> What you will do
Reproduce exactly, and only, the lines below from the one containing "What do you see at coordinates (232, 2206)" through the one containing "What do you see at coordinates (299, 337)".

> Data listing
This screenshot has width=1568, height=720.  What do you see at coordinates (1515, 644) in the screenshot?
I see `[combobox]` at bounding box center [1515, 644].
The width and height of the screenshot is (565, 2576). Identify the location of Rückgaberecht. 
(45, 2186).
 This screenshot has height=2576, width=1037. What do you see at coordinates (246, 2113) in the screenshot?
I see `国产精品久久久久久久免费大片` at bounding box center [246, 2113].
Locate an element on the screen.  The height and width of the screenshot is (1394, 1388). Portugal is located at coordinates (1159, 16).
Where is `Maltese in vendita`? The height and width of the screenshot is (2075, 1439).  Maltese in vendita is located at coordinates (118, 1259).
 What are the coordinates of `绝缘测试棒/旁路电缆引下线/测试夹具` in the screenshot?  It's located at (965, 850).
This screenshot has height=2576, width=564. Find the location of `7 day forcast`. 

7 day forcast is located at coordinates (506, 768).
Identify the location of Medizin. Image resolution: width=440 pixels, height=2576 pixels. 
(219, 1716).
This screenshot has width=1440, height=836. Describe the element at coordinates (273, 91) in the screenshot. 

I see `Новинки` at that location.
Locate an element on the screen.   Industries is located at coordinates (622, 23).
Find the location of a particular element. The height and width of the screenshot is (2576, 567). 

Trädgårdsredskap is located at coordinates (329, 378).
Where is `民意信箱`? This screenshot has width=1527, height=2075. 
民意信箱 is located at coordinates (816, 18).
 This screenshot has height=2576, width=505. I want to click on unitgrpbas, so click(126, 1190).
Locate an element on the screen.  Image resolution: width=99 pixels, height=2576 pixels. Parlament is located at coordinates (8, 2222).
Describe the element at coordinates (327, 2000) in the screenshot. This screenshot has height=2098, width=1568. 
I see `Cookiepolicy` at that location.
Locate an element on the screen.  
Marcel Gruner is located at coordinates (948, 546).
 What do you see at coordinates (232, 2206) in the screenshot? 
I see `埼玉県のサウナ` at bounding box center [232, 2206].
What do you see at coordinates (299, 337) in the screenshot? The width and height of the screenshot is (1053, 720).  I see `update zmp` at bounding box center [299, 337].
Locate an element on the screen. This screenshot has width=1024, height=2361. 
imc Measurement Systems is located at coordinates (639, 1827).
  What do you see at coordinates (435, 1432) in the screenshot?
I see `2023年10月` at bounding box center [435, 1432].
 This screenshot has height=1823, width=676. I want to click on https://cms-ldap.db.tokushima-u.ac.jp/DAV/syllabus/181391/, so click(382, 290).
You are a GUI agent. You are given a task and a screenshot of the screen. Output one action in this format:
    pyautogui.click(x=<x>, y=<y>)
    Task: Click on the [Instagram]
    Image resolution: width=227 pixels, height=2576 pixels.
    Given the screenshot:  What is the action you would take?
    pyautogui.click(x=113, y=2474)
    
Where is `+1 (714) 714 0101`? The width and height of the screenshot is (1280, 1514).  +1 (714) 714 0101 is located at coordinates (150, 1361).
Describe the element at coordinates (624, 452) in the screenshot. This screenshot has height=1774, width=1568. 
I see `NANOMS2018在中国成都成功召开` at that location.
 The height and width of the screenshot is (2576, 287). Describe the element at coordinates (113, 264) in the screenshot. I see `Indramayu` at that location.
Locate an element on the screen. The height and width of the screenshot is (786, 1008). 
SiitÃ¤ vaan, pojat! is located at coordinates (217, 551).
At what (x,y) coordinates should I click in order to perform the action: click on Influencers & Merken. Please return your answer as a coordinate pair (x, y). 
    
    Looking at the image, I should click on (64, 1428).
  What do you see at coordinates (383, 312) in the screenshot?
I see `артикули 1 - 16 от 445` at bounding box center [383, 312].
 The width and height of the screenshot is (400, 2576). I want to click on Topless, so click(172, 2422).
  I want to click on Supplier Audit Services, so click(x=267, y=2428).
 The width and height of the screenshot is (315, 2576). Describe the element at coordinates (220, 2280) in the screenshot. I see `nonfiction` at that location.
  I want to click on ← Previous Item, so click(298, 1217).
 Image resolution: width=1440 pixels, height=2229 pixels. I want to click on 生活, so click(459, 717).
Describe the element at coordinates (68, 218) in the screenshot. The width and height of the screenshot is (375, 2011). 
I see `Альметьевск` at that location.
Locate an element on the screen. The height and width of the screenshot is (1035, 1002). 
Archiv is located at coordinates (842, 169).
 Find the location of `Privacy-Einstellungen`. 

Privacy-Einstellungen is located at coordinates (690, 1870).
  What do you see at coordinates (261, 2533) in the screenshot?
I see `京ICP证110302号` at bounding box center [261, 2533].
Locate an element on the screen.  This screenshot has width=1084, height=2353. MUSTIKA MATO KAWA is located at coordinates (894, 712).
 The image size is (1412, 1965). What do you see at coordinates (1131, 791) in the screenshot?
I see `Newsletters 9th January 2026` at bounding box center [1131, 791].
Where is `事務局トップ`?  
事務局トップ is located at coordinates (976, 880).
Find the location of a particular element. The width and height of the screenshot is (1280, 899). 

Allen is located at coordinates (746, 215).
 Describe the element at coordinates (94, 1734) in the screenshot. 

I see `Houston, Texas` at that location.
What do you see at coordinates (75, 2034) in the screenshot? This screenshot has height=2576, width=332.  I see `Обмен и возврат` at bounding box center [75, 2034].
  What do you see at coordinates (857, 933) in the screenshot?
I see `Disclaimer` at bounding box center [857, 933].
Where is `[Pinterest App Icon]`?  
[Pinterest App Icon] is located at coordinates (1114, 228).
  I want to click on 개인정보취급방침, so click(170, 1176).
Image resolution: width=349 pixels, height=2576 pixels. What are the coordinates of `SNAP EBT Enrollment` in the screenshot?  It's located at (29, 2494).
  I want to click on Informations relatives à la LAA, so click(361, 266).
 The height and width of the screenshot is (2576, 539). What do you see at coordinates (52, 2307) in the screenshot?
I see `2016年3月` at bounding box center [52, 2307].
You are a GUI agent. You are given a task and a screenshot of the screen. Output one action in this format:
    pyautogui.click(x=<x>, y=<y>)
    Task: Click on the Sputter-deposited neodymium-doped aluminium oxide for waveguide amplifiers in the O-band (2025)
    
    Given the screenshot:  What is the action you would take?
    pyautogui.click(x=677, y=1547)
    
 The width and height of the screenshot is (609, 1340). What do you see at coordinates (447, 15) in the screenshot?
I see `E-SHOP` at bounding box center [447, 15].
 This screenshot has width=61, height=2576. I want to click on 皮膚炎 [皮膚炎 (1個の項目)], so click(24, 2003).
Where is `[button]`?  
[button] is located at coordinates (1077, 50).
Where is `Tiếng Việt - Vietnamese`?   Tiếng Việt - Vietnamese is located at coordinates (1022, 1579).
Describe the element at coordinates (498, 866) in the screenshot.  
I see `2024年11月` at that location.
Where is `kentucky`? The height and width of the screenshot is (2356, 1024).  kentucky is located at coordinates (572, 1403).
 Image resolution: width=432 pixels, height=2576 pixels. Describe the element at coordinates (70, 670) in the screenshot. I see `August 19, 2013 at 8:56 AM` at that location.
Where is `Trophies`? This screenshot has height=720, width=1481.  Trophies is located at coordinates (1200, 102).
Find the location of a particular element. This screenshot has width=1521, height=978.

> Problem solution
 What do you see at coordinates (232, 2206) in the screenshot? 
I see `埼玉県のサウナ` at bounding box center [232, 2206].
What do you see at coordinates (299, 337) in the screenshot? The width and height of the screenshot is (1053, 720).  I see `update zmp` at bounding box center [299, 337].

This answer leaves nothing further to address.